* [Task to carry out] Exclude images; transcribe the rest of the data exactly.

Page layout parsing data
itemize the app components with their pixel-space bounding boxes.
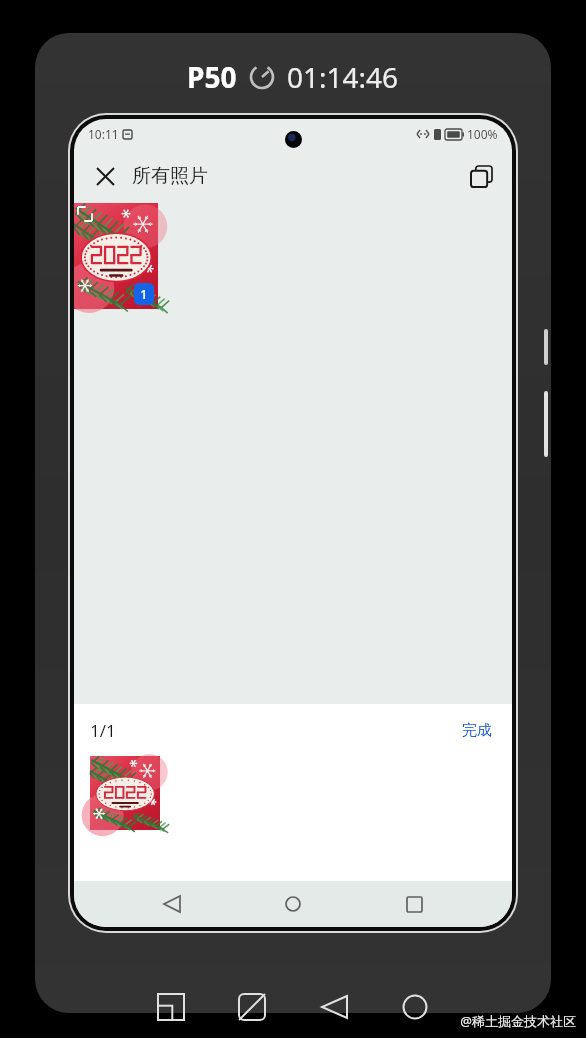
button[interactable]: Back [149,881,195,927]
button[interactable]: Close [88,159,122,193]
staticText: 01:14:46 [287,58,399,96]
button[interactable]: Home [270,881,316,927]
button[interactable]: Albums [464,159,498,193]
staticText: 10:11 [88,126,119,142]
button[interactable]: 1 [74,203,158,309]
staticText: @稀土掘金技术社区 [460,1012,576,1030]
staticText: 所有照片 [132,164,208,188]
staticText: 完成 [462,721,492,740]
staticText: 100% [467,126,498,142]
button[interactable]: Recents [391,881,437,927]
staticText: 1 [140,285,148,303]
staticText: 1/1 [90,719,116,742]
staticText: P50 [187,58,237,96]
button[interactable] [90,756,160,830]
button[interactable]: 完成 [458,717,496,744]
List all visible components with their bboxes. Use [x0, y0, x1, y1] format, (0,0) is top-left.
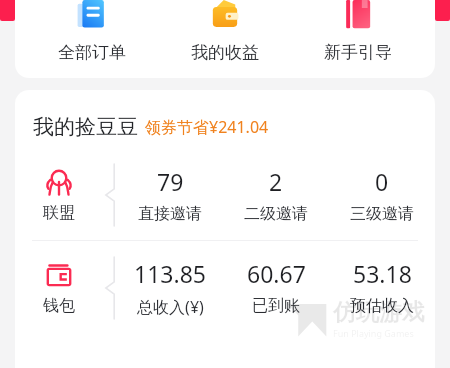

* [Response]
itemize the app components with their pixel-space bounding boxes.
button[interactable]: Back [149,881,195,927]
button[interactable]: Close [88,159,122,193]
staticText: 01:14:46 [287,58,399,96]
button[interactable]: Home [270,881,316,927]
button[interactable]: Albums [464,159,498,193]
staticText: 10:11 [88,126,119,142]
button[interactable]: 1 [74,203,158,309]
staticText: @稀土掘金技术社区 [460,1012,576,1030]
staticText: 所有照片 [132,164,208,188]
staticText: 完成 [462,721,492,740]
staticText: 100% [467,126,498,142]
button[interactable]: Recents [391,881,437,927]
staticText: 1 [140,285,148,303]
staticText: 1/1 [90,719,116,742]
staticText: P50 [187,58,237,96]
button[interactable] [90,756,160,830]
button[interactable]: 完成 [458,717,496,744]
List all visible components with their bboxes. Use [x0, y0, x1, y1] format, (0,0) is top-left.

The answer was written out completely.